**Brief:** Scan the entries for the word "retirement". Every line that has it should be copied.

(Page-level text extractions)

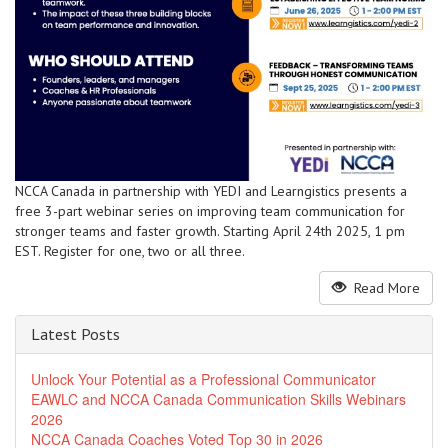
NCCA Canada in partnership with YEDI and Learngistics presents a
free 3-part webinar series on improving team communication for
stronger teams and faster growth. Starting April 24th 2025, 1 pm
EST. Register for one, two or all three.
Read More
Latest Posts
Unlock Your Potential as a Professional Communicator
EAWLC and NCCA Canada Communication Skills Webinars
2026
NCCA Canada Coaches Voted Top 30 in 2026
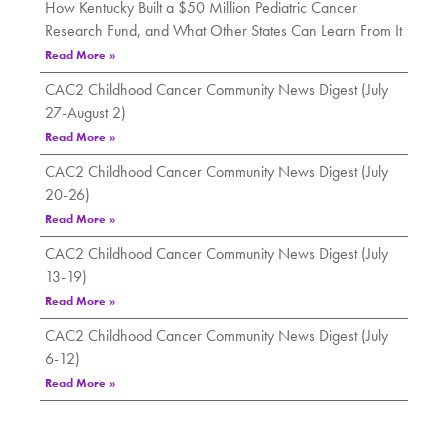
How Kentucky Built a $50 Million Pediatric Cancer
Research Fund, and What Other States Can Learn From It
Read More »
CAC2 Childhood Cancer Community News Digest (July
27-August 2)
Read More »
CAC2 Childhood Cancer Community News Digest (July
20-26)
Read More »
CAC2 Childhood Cancer Community News Digest (July
13-19)
Read More »
CAC2 Childhood Cancer Community News Digest (July
6-12)
Read More »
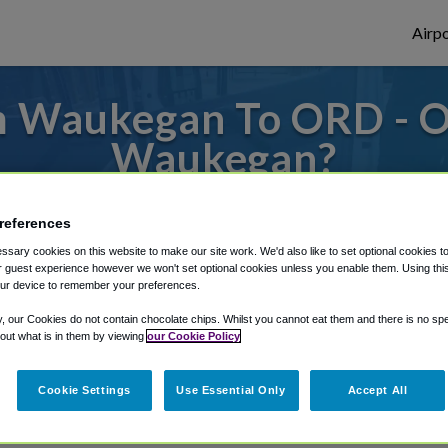
Airpo
m Waukegan To ORD - O
Waukegan?
s to or from O'Hare Airport, we've got it
references
sary cookies on this website to make our site work. We'd also like to set optional cookies t
 guest experience however we won't set optional cookies unless you enable them. Using this t
rough Shuttle Finder.
ur device to remember your preferences.
structions in our My Reservations area.
y, our Cookies do not contain chocolate chips. Whilst you cannot eat them and there is no spec
 out what is in them by viewing
our Cookie Policy
Cookie Settings
Use Essential Only
Accept All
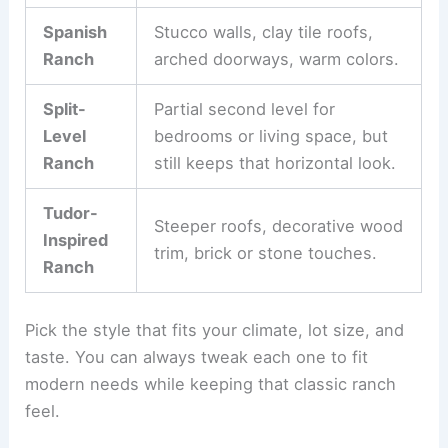
Spanish
Stucco walls, clay tile roofs,
Ranch
arched doorways, warm colors.
Split-
Partial second level for
Level
bedrooms or living space, but
Ranch
still keeps that horizontal look.
Tudor-
Steeper roofs, decorative wood
Inspired
trim, brick or stone touches.
Ranch
Pick the style that fits your climate, lot size, and
taste. You can always tweak each one to fit
modern needs while keeping that classic ranch
feel.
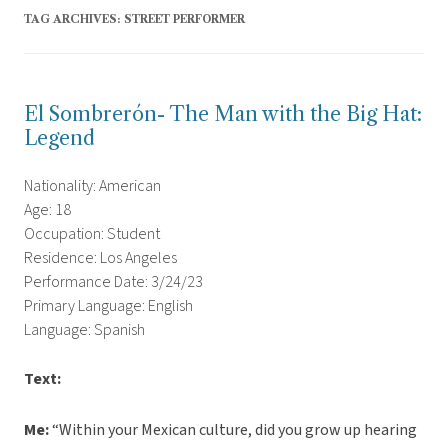
TAG ARCHIVES:
STREET PERFORMER
El Sombrerón- The Man with the Big Hat:
Legend
Nationality: American
Age: 18
Occupation: Student
Residence: Los Angeles
Performance Date: 3/24/23
Primary Language: English
Language: Spanish
Text:
Me:
“Within your Mexican culture, did you grow up hearing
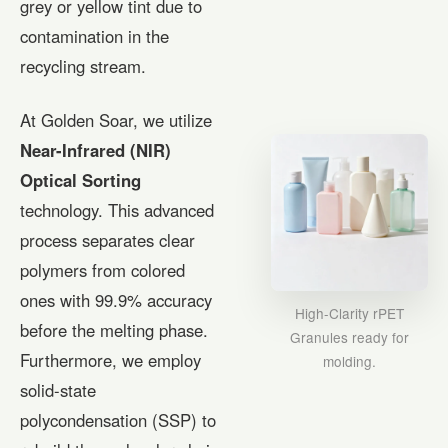
grey or yellow tint due to
contamination in the
recycling stream.
At Golden Soar, we utilize
Near-Infrared (NIR)
Optical Sorting
technology. This advanced
process separates clear
polymers from colored
ones with 99.9% accuracy
High-Clarity rPET
before the melting phase.
Granules ready for
Furthermore, we employ
molding.
solid-state
polycondensation (SSP) to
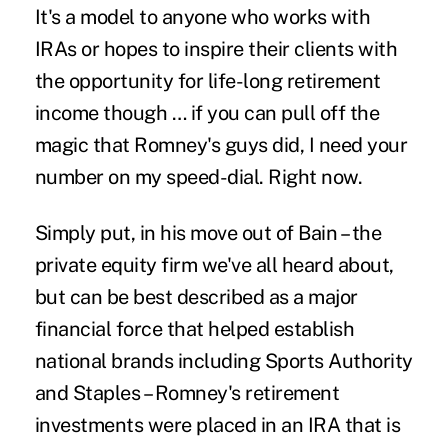
It's a model to anyone who works with
IRAs or hopes to inspire their clients with
the opportunity for life-long retirement
income though … if you can pull off the
magic that Romney's guys did, I need your
number on my speed-dial. Right now.
Simply put, in his move out of Bain – the
private equity firm we've all heard about,
but can be best described as a major
financial force that helped establish
national brands including Sports Authority
and Staples – Romney's retirement
investments were placed in an IRA that is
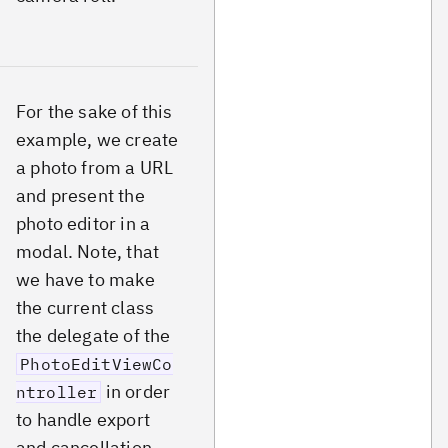
For the sake of this
example, we create
a photo from a URL
and present the
photo editor in a
modal. Note, that
we have to make
the current class
the delegate of the
PhotoEditViewCo
in order
ntroller
to handle export
and cancellation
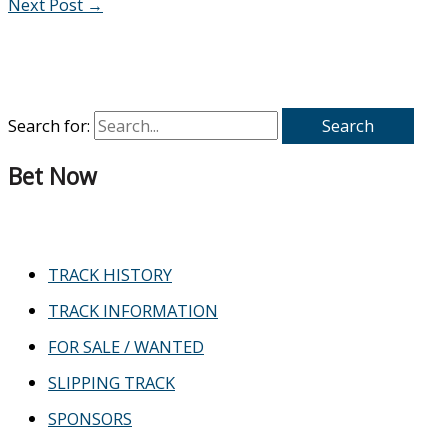
Next Post
→
Search for:
Bet Now
TRACK HISTORY
TRACK INFORMATION
FOR SALE / WANTED
SLIPPING TRACK
SPONSORS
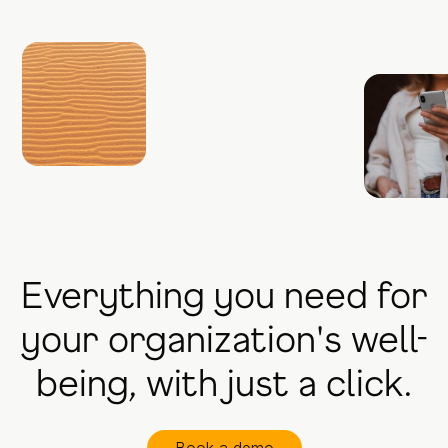
Everything you need for
your organization's well-
being, with just a click.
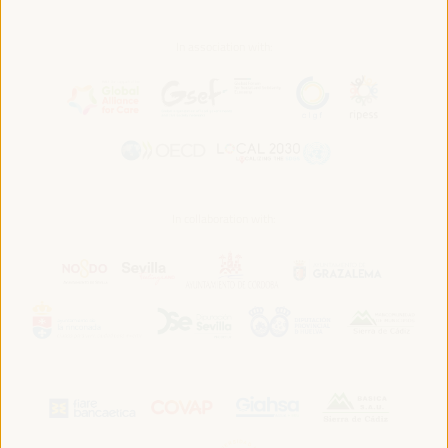
In association with:
In collaboration with:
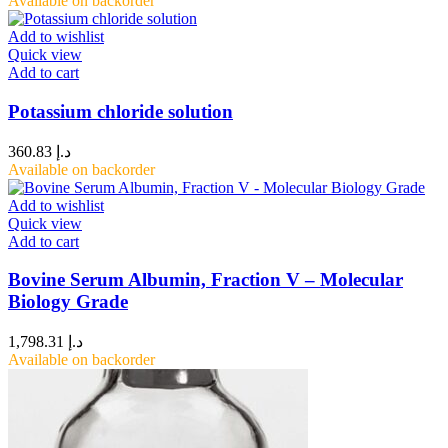
Available on backorder
Add to wishlist
Quick view
Add to cart
Potassium chloride solution
360.83
د.إ
Available on backorder
Add to wishlist
Quick view
Add to cart
Bovine Serum Albumin, Fraction V – Molecular
Biology Grade
1,798.31
د.إ
Available on backorder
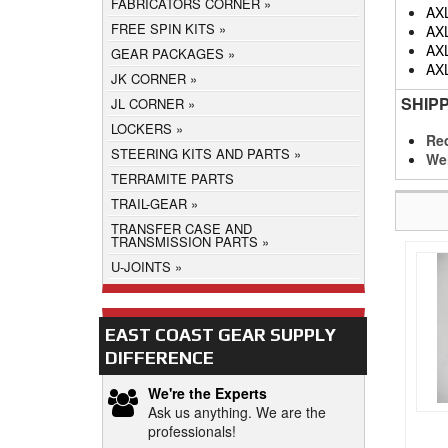
FABRICATORS CORNER
AX
FREE SPIN KITS
AX
AX
GEAR PACKAGES
AX
JK CORNER
SHIP
JL CORNER
LOCKERS
Req
STEERING KITS AND PARTS
We
TERRAMITE PARTS
TRAIL-GEAR
TRANSFER CASE AND
TRANSMISSION PARTS
U-JOINTS
EAST COAST GEAR SUPPLY
DIFFERENCE
We're the Experts
Ask us anything. We are the
professionals!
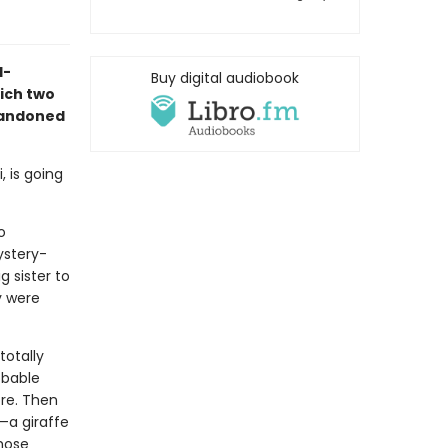
d-
Buy digital audiobook
ich two
bandoned
, is going
o
ystery-
g sister to
y were
totally
obable
ore. Then
—a giraffe
whose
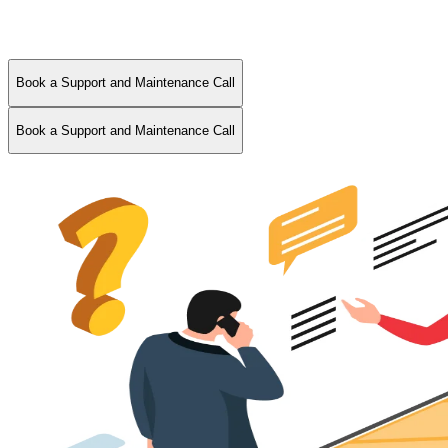
Book a Support and Maintenance Call
Book a Support and Maintenance Call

**Solved problem:**
the opportunity for life-long retirement
and Staples – Romney's retirement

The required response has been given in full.